_WHAT IS EXPECTED_
Please copy, word for word, the line holding "asses-and-jobs/magician/blaze-wizard.md)" and each line that follows it through the end of the entries, omitting any pictures.

_ENTRIES SHOWN_
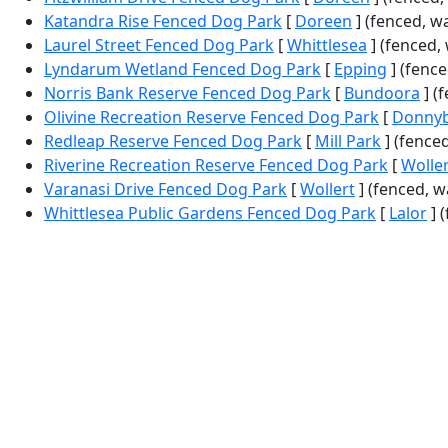
Katandra Rise Fenced Dog Park
[
Doreen
] (fenced, w
Laurel Street Fenced Dog Park
[
Whittlesea
] (fenced,
Lyndarum Wetland Fenced Dog Park
[
Epping
] (fenced
Norris Bank Reserve Fenced Dog Park
[
Bundoora
] (
Olivine Recreation Reserve Fenced Dog Park
[
Donny
Redleap Reserve Fenced Dog Park
[
Mill Park
] (fenced
Riverine Recreation Reserve Fenced Dog Park
[
Wolle
Varanasi Drive Fenced Dog Park
[
Wollert
] (fenced, w
Whittlesea Public Gardens Fenced Dog Park
[
Lalor
] (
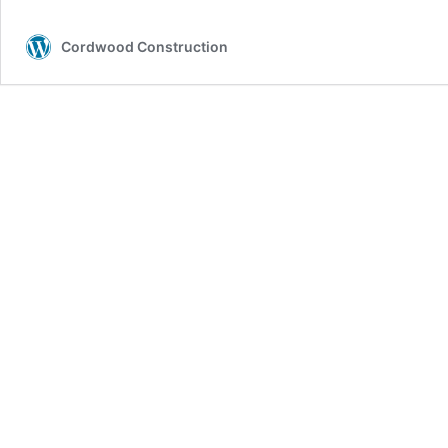
(Cobwood)
Soil
Cordwood Construction
Houses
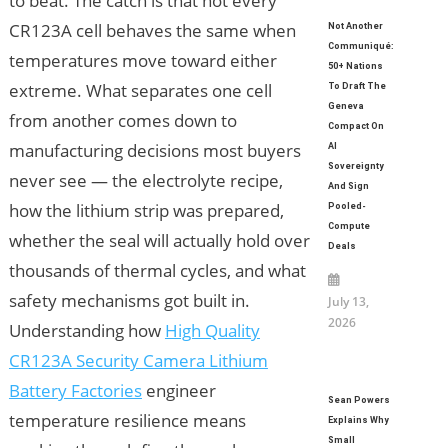
to beat. The catch is that not every
CR123A cell behaves the same when
Not Another
Communiqué:
temperatures move toward either
50+ Nations
extreme. What separates one cell
To Draft The
Geneva
from another comes down to
Compact On
manufacturing decisions most buyers
AI
Sovereignty
never see — the electrolyte recipe,
And Sign
how the lithium strip was prepared,
Pooled-
Compute
whether the seal will actually hold over
Deals
thousands of thermal cycles, and what
safety mechanisms got built in.
July 13,
2026
Understanding how
High Quality
CR123A Security Camera Lithium
Battery Factories
engineer
Sean Powers
temperature resilience means
Explains Why
Small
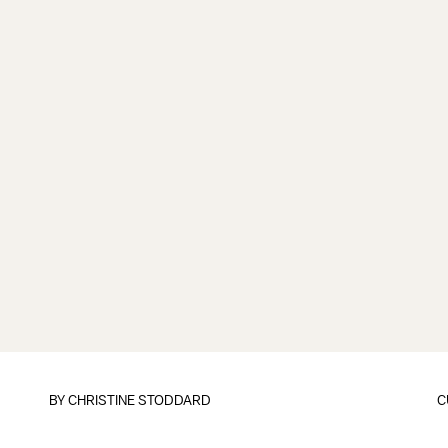
BY
CHRISTINE STODDARD
C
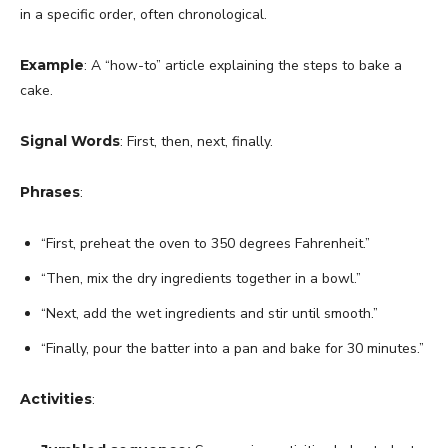
in a specific order, often chronological.
Example
: A “how-to” article explaining the steps to bake a
cake.
Signal Words
: First, then, next, finally.
Phrases
:
“First, preheat the oven to 350 degrees Fahrenheit.”
“Then, mix the dry ingredients together in a bowl.”
“Next, add the wet ingredients and stir until smooth.”
“Finally, pour the batter into a pan and bake for 30 minutes.”
Activities
:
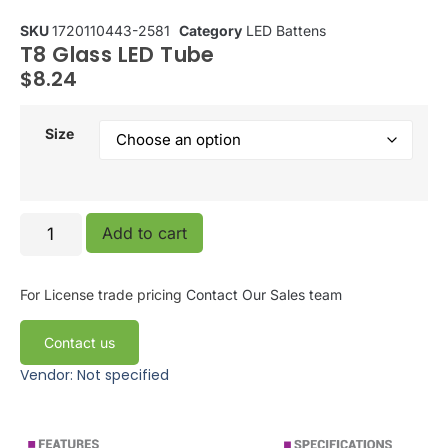
SKU
1720110443-2581
Category
LED Battens
T8 Glass LED Tube
$
8.24
Size
Add to cart
For License trade pricing
Contact Our Sales team
Contact us
Vendor: Not specified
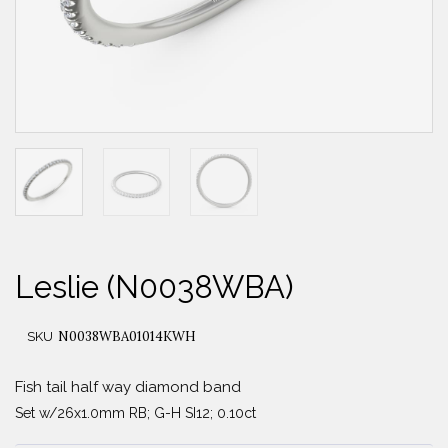
Leslie (N0038WBA)
N0038WBA01014KWH
SKU
Fish tail half way diamond band
Set w/26x1.0mm RB; G-H SI12; 0.10ct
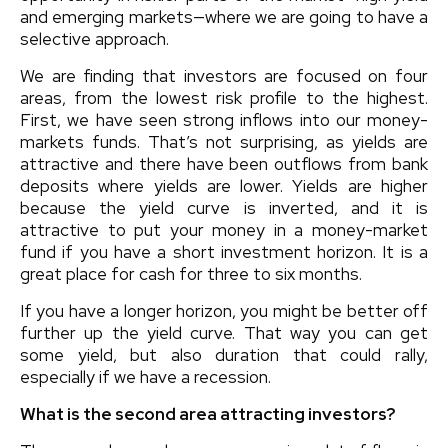
and emerging markets—where we are going to have a
selective approach.
We are finding that investors are focused on four
areas, from the lowest risk profile to the highest.
First, we have seen strong inflows into our money-
markets funds. That’s not surprising, as yields are
attractive and there have been outflows from bank
deposits where yields are lower. Yields are higher
because the yield curve is inverted, and it is
attractive to put your money in a money-market
fund if you have a short investment horizon. It is a
great place for cash for three to six months.
If you have a longer horizon, you might be better off
further up the yield curve. That way you can get
some yield, but also duration that could rally,
especially if we have a recession.
What is the second area attracting investors?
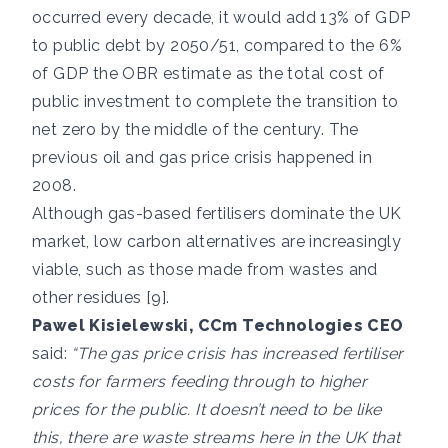
occurred every decade, it would add 13% of GDP
to public debt by 2050/51, compared to the 6%
of GDP the OBR estimate as the total cost of
public investment to complete the transition to
net zero by the middle of the century. The
previous oil and gas price crisis happened in
2008.
Although gas-based fertilisers dominate the UK
market, low carbon alternatives are increasingly
viable, such as those made from wastes and
other residues [9].
Pawel Kisielewski, CCm Technologies CEO
said:
“The gas price crisis has increased fertiliser
costs for farmers feeding through to higher
prices for the public. It doesn’t need to be like
this, there are waste streams here in the UK that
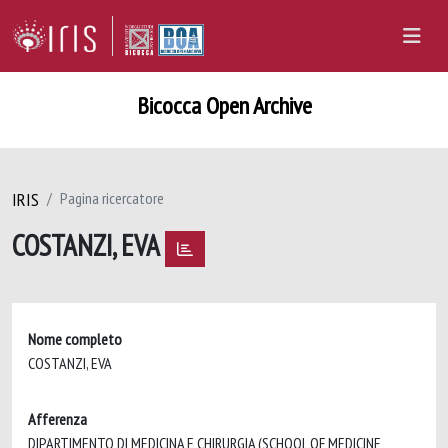
Bicocca Open Archive
IRIS
Pagina ricercatore
COSTANZI, EVA
Nome completo
COSTANZI, EVA
Afferenza
DIPARTIMENTO DI MEDICINA E CHIRURGIA (SCHOOL OF MEDICINE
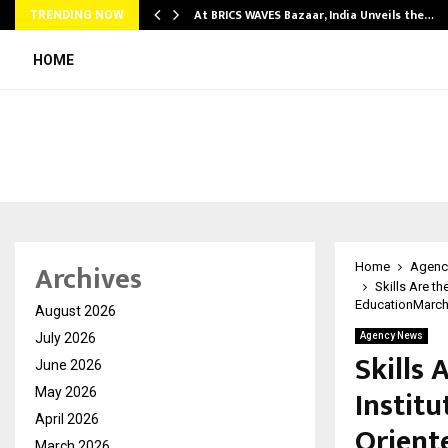
…
At BRICS WAVES Bazaar, India Unveils the…
TRENDING NOW
HOME
Archives
Home
Agenc
Skills Are t
EducationMarch 
August 2026
July 2026
Agency News
Skills 
June 2026
Institu
May 2026
April 2026
Orient
March 2026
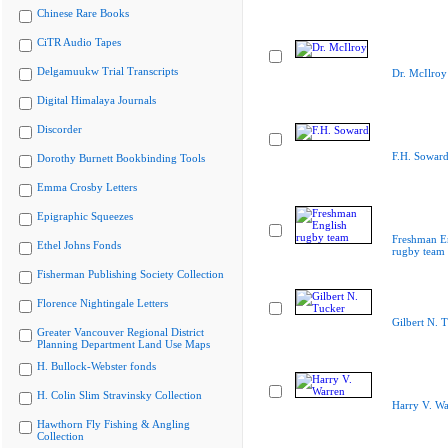
Chinese Rare Books
CiTR Audio Tapes
Delgamuukw Trial Transcripts
Dr. McIlroy
Digital Himalaya Journals
Discorder
F.H. Sowar
Dorothy Burnett Bookbinding Tools
Emma Crosby Letters
Epigraphic Squeezes
Freshman E
Ethel Johns Fonds
rugby team
Fisherman Publishing Society Collection
Florence Nightingale Letters
Gilbert N. 
Greater Vancouver Regional District
Planning Department Land Use Maps
H. Bullock-Webster fonds
H. Colin Slim Stravinsky Collection
Harry V. Wa
Hawthorn Fly Fishing & Angling
Collection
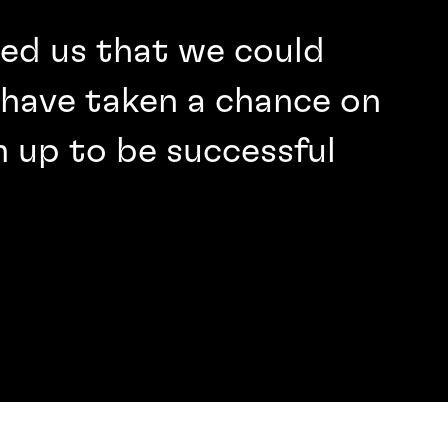
wed us that we could
have taken a chance on
 up to be successful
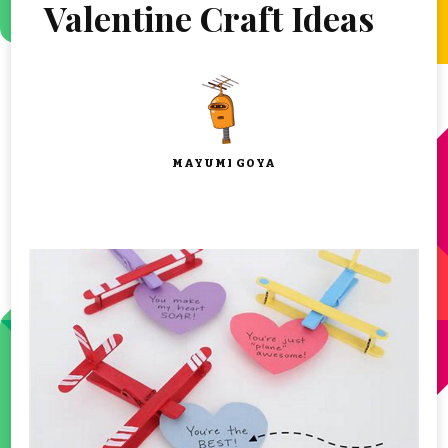
Valentine Craft Ideas
MAYUMI GOYA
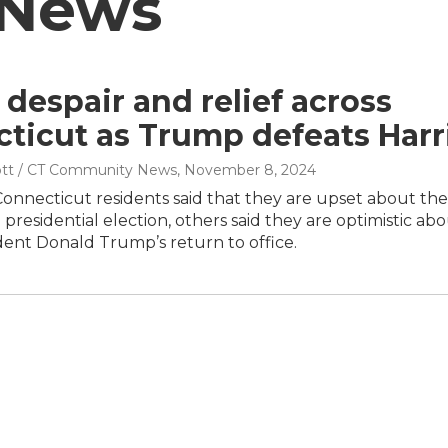
 News
 despair and relief across
ticut as Trump defeats Harr
tt / CT Community News
, November 8, 2024
onnecticut residents said that they are upset about the
e presidential election, others said they are optimistic ab
dent Donald Trump’s return to office.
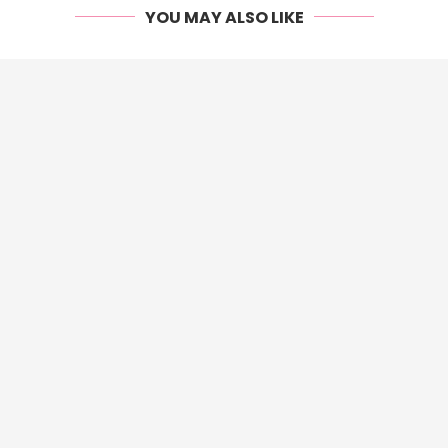
YOU MAY ALSO LIKE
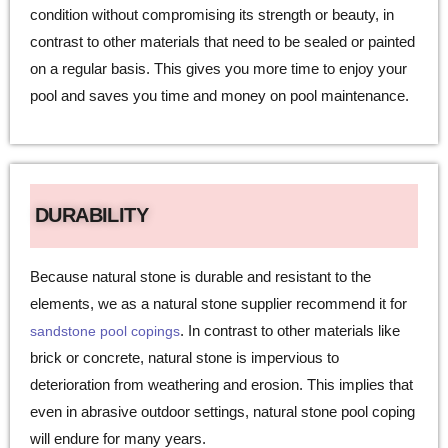
condition without compromising its strength or beauty, in
contrast to other materials that need to be sealed or painted
on a regular basis. This gives you more time to enjoy your
pool and saves you time and money on pool maintenance.
DURABILITY
Because natural stone is durable and resistant to the
elements, we as a natural stone supplier recommend it for
. In contrast to other materials like
sandstone pool copings
brick or concrete, natural stone is impervious to
deterioration from weathering and erosion. This implies that
even in abrasive outdoor settings, natural stone pool coping
will endure for many years.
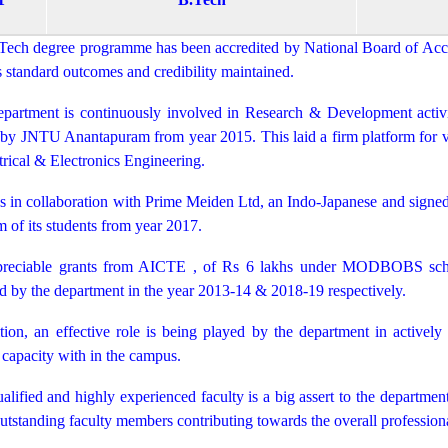
Tech degree programme has been accredited by National Board of Accre
ts standard outcomes and credibility maintained.
partment is continuously involved in Research & Development activi
by JNTU Anantapuram from year 2015. This laid a firm platform for vari
trical & Electronics Engineering.
s in collaboration with Prime Meiden Ltd, an Indo-Japanese and signed
 of its students from year 2017.
reciable grants from AICTE , of Rs 6 lakhs under MODBOBS sc
d by the department in the year 2013-14 & 2018-19 respectively.
tion, an effective role is being played by the department in activel
capacity with in the campus.
alified and highly experienced faculty is a big assert to the departmen
tstanding faculty members contributing towards the overall professiona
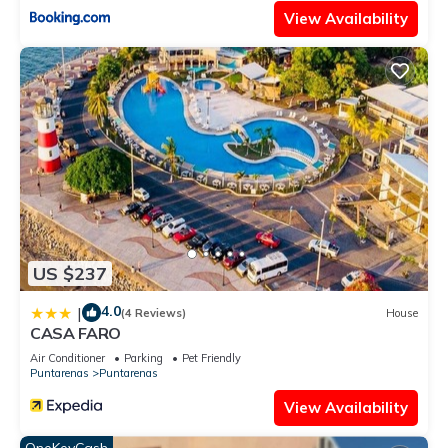
View Availability
US $237
4.0
|
(4 Reviews)
House
CASA FARO
Air Conditioner
Parking
Pet Friendly
Puntarenas
Puntarenas
View Availability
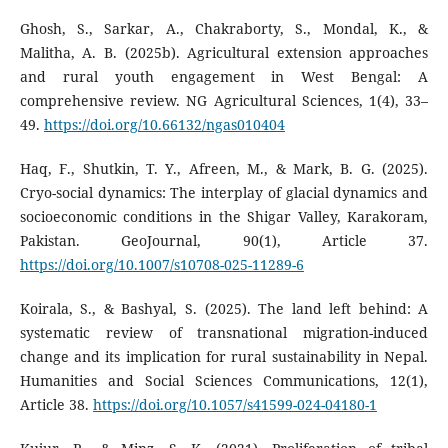
Ghosh, S., Sarkar, A., Chakraborty, S., Mondal, K., &
Malitha, A. B. (2025b). Agricultural extension approaches
and rural youth engagement in West Bengal: A
comprehensive review. NG Agricultural Sciences, 1(4), 33–
49.
https://doi.org/10.66132/ngas010404
Haq, F., Shutkin, T. Y., Afreen, M., & Mark, B. G. (2025).
Cryo-social dynamics: The interplay of glacial dynamics and
socioeconomic conditions in the Shigar Valley, Karakoram,
Pakistan. GeoJournal, 90(1), Article 37.
https://doi.org/10.1007/s10708-025-11289-6
Koirala, S., & Bashyal, S. (2025). The land left behind: A
systematic review of transnational migration-induced
change and its implication for rural sustainability in Nepal.
Humanities and Social Sciences Communications, 12(1),
Article 38.
https://doi.org/10.1057/s41599-024-04180-1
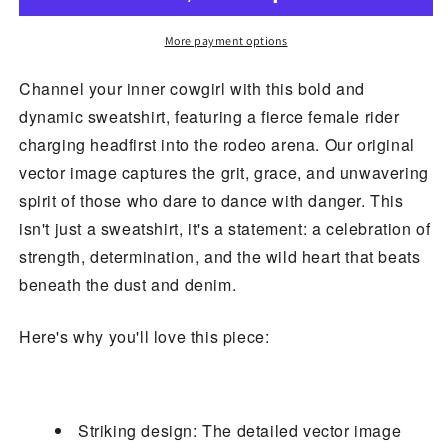
Rider
Rider
Sweatshirt
Sweatshirt
More payment options
Channel your inner cowgirl with this bold and
dynamic sweatshirt, featuring a fierce female rider
charging headfirst into the rodeo arena. Our original
vector image captures the grit, grace, and unwavering
spirit of those who dare to dance with danger. This
isn't just a sweatshirt, it's a statement: a celebration of
strength, determination, and the wild heart that beats
beneath the dust and denim.
Here's why you'll love this piece:
Striking design: The detailed vector image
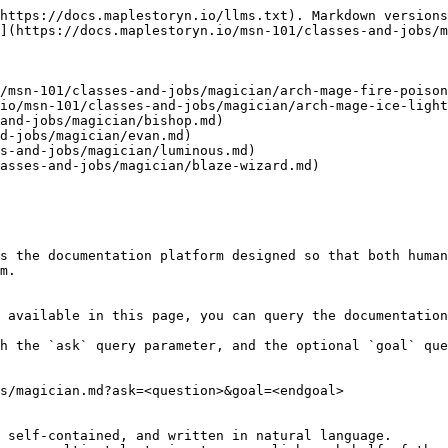
https://docs.maplestoryn.io/llms.txt). Markdown versions
](https://docs.maplestoryn.io/msn-101/classes-and-jobs/m
/msn-101/classes-and-jobs/magician/arch-mage-fire-poison
io/msn-101/classes-and-jobs/magician/arch-mage-ice-light
and-jobs/magician/bishop.md)

d-jobs/magician/evan.md)

s-and-jobs/magician/luminous.md)

asses-and-jobs/magician/blaze-wizard.md)

s the documentation platform designed so that both human
m.

 available in this page, you can query the documentation
h the `ask` query parameter, and the optional `goal` que
s/magician.md?ask=<question>&goal=<endgoal>

 self-contained, and written in natural language.
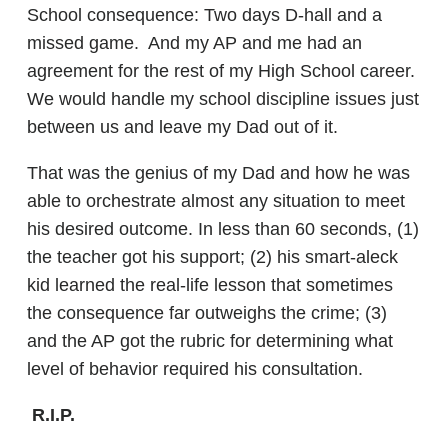
School consequence: Two days D-hall and a
missed game. And my AP and me had an
agreement for the rest of my High School career.
We would handle my school discipline issues just
between us and leave my Dad out of it.
That was the genius of my Dad and how he was
able to orchestrate almost any situation to meet
his desired outcome. In less than 60 seconds, (1)
the teacher got his support; (2) his smart-aleck
kid learned the real-life lesson that sometimes
the consequence far outweighs the crime; (3)
and the AP got the rubric for determining what
level of behavior required his consultation.
R.I.P.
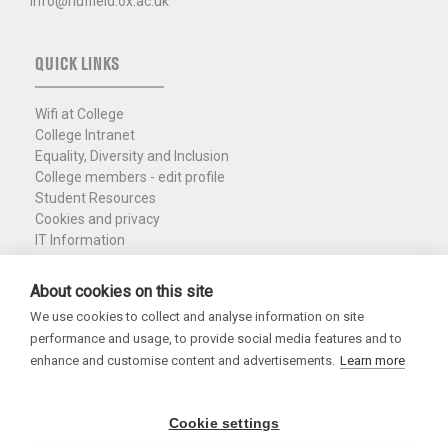
info@nuffield.ox.ac.uk
QUICK LINKS
Wifi at College
College Intranet
Equality, Diversity and Inclusion
College members - edit profile
Student Resources
Cookies and privacy
IT Information
Policies and Resources
Nuffield Library
About cookies on this site
We use cookies to collect and analyse information on site
Charity Registration No. 1137506
performance and usage, to provide social media features and to
Copyright 2026
enhance and customise content and advertisements.
Learn more
Cookie settings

_SOLUTION TO THIS PROBLEM_
asses-and-jobs/magician/blaze-wizard.md)

s the documentation platform designed so that both human
m.

 available in this page, you can query the documentation
h the `ask` query parameter, and the optional `goal` que
s/magician.md?ask=<question>&goal=<endgoal>

 self-contained, and written in natural language.
School consequence: Two days D-hall and a
missed game. And my AP and me had an
agreement for the rest of my High School career.
We would handle my school discipline issues just
between us and leave my Dad out of it.
That was the genius of my Dad and how he was
able to orchestrate almost any situation to meet
his desired outcome. In less than 60 seconds, (1)
the teacher got his support; (2) his smart-aleck
kid learned the real-life lesson that sometimes
the consequence far outweighs the crime; (3)
and the AP got the rubric for determining what
level of behavior required his consultation.
R.I.P.
info@nuffield.ox.ac.uk
QUICK LINKS
Wifi at College
College Intranet
Equality, Diversity and Inclusion
College members - edit profile
Student Resources
Cookies and privacy
IT Information
Policies and Resources
Nuffield Library
About cookies on this site
We use cookies to collect and analyse information on site
Charity Registration No. 1137506
performance and usage, to provide social media features and to
Copyright 2026
enhance and customise content and advertisements.
Learn more
Cookie settings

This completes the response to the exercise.